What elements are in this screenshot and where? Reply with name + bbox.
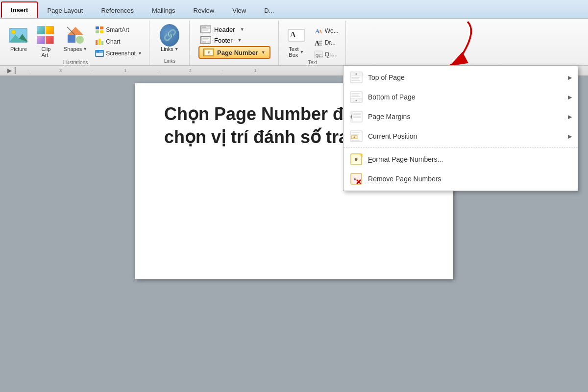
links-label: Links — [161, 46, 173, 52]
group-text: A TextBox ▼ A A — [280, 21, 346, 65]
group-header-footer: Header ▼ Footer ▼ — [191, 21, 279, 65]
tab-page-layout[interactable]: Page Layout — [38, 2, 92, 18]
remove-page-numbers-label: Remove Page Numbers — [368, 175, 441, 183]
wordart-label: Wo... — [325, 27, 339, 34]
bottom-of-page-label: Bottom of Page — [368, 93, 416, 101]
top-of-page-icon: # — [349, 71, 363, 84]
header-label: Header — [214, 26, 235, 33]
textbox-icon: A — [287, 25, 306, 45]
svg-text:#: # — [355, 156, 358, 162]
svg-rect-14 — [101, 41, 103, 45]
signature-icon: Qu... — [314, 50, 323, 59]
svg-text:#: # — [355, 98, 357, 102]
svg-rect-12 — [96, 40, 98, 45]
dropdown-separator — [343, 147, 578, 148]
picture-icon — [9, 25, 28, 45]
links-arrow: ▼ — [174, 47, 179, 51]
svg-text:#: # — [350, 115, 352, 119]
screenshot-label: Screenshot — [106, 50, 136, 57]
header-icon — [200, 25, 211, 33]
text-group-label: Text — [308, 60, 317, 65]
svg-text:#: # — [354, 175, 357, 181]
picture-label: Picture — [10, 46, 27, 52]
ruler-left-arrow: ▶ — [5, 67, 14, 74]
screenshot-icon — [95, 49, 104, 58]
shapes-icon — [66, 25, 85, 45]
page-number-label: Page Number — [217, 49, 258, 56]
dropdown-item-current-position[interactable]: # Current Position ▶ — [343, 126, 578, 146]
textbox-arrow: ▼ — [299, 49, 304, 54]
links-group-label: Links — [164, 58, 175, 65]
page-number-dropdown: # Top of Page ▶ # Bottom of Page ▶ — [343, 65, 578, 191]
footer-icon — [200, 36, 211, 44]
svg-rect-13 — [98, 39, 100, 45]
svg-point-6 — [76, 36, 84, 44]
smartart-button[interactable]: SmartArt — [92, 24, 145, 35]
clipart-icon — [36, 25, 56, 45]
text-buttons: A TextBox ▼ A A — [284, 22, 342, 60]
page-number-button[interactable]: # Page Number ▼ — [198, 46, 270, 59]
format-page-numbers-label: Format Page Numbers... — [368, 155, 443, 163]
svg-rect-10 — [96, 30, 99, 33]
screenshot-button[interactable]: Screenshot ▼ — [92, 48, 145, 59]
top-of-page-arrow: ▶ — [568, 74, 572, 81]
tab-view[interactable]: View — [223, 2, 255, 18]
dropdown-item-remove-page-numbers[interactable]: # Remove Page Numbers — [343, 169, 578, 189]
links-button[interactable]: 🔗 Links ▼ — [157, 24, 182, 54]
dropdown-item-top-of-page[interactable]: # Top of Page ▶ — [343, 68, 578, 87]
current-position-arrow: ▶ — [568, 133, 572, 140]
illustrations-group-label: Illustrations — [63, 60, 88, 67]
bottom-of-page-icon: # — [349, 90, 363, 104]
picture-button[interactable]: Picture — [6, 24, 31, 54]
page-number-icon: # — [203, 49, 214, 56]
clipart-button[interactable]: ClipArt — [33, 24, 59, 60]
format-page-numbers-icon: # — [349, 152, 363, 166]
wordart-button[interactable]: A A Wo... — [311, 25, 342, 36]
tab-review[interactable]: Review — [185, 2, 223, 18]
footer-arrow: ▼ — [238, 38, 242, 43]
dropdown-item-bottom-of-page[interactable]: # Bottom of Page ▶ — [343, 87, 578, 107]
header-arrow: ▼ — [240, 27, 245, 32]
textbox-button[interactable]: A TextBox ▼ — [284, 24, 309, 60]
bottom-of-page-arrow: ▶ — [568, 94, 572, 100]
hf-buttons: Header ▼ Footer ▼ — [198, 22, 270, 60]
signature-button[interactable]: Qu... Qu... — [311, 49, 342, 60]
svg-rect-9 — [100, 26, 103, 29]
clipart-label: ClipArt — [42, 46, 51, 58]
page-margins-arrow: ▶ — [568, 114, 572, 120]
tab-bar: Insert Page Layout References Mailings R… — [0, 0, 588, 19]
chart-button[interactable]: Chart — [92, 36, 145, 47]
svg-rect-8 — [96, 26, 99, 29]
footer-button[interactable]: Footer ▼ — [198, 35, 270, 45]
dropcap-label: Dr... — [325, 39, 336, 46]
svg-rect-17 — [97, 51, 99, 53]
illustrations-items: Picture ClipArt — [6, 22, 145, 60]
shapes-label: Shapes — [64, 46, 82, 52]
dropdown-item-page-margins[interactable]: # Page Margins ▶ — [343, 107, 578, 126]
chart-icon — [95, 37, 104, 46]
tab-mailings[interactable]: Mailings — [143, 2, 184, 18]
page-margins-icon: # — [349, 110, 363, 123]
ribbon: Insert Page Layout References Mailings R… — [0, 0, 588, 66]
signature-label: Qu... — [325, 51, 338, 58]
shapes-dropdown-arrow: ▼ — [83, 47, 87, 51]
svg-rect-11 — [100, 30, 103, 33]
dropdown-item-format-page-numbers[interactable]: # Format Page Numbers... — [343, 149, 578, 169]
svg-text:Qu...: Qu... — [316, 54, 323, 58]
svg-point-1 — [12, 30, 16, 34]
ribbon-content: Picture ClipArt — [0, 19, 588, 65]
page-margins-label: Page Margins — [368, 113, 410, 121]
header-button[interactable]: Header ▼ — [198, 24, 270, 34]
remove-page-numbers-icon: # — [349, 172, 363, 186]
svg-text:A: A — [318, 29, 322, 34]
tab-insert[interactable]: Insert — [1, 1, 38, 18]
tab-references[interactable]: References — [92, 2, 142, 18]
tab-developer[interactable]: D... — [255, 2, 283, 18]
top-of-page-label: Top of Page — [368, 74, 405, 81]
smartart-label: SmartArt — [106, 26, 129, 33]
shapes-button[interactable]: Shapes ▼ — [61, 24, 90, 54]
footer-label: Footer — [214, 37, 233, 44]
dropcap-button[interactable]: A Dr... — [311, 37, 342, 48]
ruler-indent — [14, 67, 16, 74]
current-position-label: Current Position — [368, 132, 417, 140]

##########

- **THE PROBLEM**: Output all lines above precisely. Pictures are to be left out.

- **TASK RESULT**:
What elements are in this screenshot and where? Reply with name + bbox.
links-label: Links — [161, 46, 173, 52]
group-text: A TextBox ▼ A A — [280, 21, 346, 65]
group-header-footer: Header ▼ Footer ▼ — [191, 21, 279, 65]
tab-page-layout[interactable]: Page Layout — [38, 2, 92, 18]
remove-page-numbers-label: Remove Page Numbers — [368, 175, 441, 183]
wordart-label: Wo... — [325, 27, 339, 34]
bottom-of-page-label: Bottom of Page — [368, 93, 416, 101]
top-of-page-icon: # — [349, 71, 363, 84]
header-label: Header — [214, 26, 235, 33]
textbox-icon: A — [287, 25, 306, 45]
svg-text:#: # — [355, 156, 358, 162]
svg-rect-14 — [101, 41, 103, 45]
signature-icon: Qu... — [314, 50, 323, 59]
svg-text:#: # — [355, 98, 357, 102]
svg-rect-12 — [96, 40, 98, 45]
dropdown-separator — [343, 147, 578, 148]
picture-icon — [9, 25, 28, 45]
links-arrow: ▼ — [174, 47, 179, 51]
svg-text:#: # — [350, 115, 352, 119]
screenshot-label: Screenshot — [106, 50, 136, 57]
header-icon — [200, 25, 211, 33]
text-group-label: Text — [308, 60, 317, 65]
svg-text:#: # — [354, 175, 357, 181]
picture-label: Picture — [10, 46, 27, 52]
ruler-left-arrow: ▶ — [5, 67, 14, 74]
screenshot-icon — [95, 49, 104, 58]
shapes-icon — [66, 25, 85, 45]
page-number-label: Page Number — [217, 49, 258, 56]
dropdown-item-current-position[interactable]: # Current Position ▶ — [343, 126, 578, 146]
textbox-arrow: ▼ — [299, 49, 304, 54]
links-group-label: Links — [164, 58, 175, 65]
page-number-dropdown: # Top of Page ▶ # Bottom of Page ▶ — [343, 65, 578, 191]
footer-icon — [200, 36, 211, 44]
svg-rect-13 — [98, 39, 100, 45]
svg-point-6 — [76, 36, 84, 44]
smartart-button[interactable]: SmartArt — [92, 24, 145, 35]
clipart-icon — [36, 25, 56, 45]
text-buttons: A TextBox ▼ A A — [284, 22, 342, 60]
page-number-button[interactable]: # Page Number ▼ — [198, 46, 270, 59]
format-page-numbers-label: Format Page Numbers... — [368, 155, 443, 163]
svg-rect-10 — [96, 30, 99, 33]
screenshot-button[interactable]: Screenshot ▼ — [92, 48, 145, 59]
top-of-page-arrow: ▶ — [568, 74, 572, 81]
tab-view[interactable]: View — [223, 2, 255, 18]
dropdown-item-remove-page-numbers[interactable]: # Remove Page Numbers — [343, 169, 578, 189]
links-button[interactable]: 🔗 Links ▼ — [157, 24, 182, 54]
dropdown-item-top-of-page[interactable]: # Top of Page ▶ — [343, 68, 578, 87]
current-position-arrow: ▶ — [568, 133, 572, 140]
illustrations-group-label: Illustrations — [63, 60, 88, 67]
bottom-of-page-icon: # — [349, 90, 363, 104]
picture-button[interactable]: Picture — [6, 24, 31, 54]
page-number-icon: # — [203, 49, 214, 56]
clipart-button[interactable]: ClipArt — [33, 24, 59, 60]
format-page-numbers-icon: # — [349, 152, 363, 166]
wordart-button[interactable]: A A Wo... — [311, 25, 342, 36]
tab-review[interactable]: Review — [185, 2, 223, 18]
footer-arrow: ▼ — [238, 38, 242, 43]
dropdown-item-bottom-of-page[interactable]: # Bottom of Page ▶ — [343, 87, 578, 107]
header-arrow: ▼ — [240, 27, 245, 32]
textbox-button[interactable]: A TextBox ▼ — [284, 24, 309, 60]
bottom-of-page-arrow: ▶ — [568, 94, 572, 100]
hf-buttons: Header ▼ Footer ▼ — [198, 22, 270, 60]
signature-button[interactable]: Qu... Qu... — [311, 49, 342, 60]
svg-rect-9 — [100, 26, 103, 29]
clipart-label: ClipArt — [42, 46, 51, 58]
page-margins-arrow: ▶ — [568, 114, 572, 120]
tab-bar: Insert Page Layout References Mailings R… — [0, 0, 588, 19]
chart-button[interactable]: Chart — [92, 36, 145, 47]
svg-rect-8 — [96, 26, 99, 29]
footer-button[interactable]: Footer ▼ — [198, 35, 270, 45]
dropcap-label: Dr... — [325, 39, 336, 46]
svg-rect-17 — [97, 51, 99, 53]
illustrations-items: Picture ClipArt — [6, 22, 145, 60]
shapes-label: Shapes — [64, 46, 82, 52]
dropdown-item-page-margins[interactable]: # Page Margins ▶ — [343, 107, 578, 126]
chart-icon — [95, 37, 104, 46]
tab-mailings[interactable]: Mailings — [143, 2, 184, 18]
page-margins-icon: # — [349, 110, 363, 123]
ribbon: Insert Page Layout References Mailings R… — [0, 0, 588, 66]
signature-label: Qu... — [325, 51, 338, 58]
shapes-dropdown-arrow: ▼ — [83, 47, 87, 51]
svg-rect-11 — [100, 30, 103, 33]
dropdown-item-format-page-numbers[interactable]: # Format Page Numbers... — [343, 149, 578, 169]
svg-text:Qu...: Qu... — [316, 54, 323, 58]
svg-point-1 — [12, 30, 16, 34]
ribbon-content: Picture ClipArt — [0, 19, 588, 65]
page-margins-label: Page Margins — [368, 113, 410, 121]
header-button[interactable]: Header ▼ — [198, 24, 270, 34]
remove-page-numbers-icon: # — [349, 172, 363, 186]
svg-text:A: A — [318, 29, 322, 34]
tab-insert[interactable]: Insert — [1, 1, 38, 18]
tab-references[interactable]: References — [92, 2, 142, 18]
tab-developer[interactable]: D... — [255, 2, 283, 18]
top-of-page-label: Top of Page — [368, 74, 405, 81]
smartart-label: SmartArt — [106, 26, 129, 33]
shapes-button[interactable]: Shapes ▼ — [61, 24, 90, 54]
footer-label: Footer — [214, 37, 233, 44]
dropcap-button[interactable]: A Dr... — [311, 37, 342, 48]
ruler-indent — [14, 67, 16, 74]
current-position-label: Current Position — [368, 132, 417, 140]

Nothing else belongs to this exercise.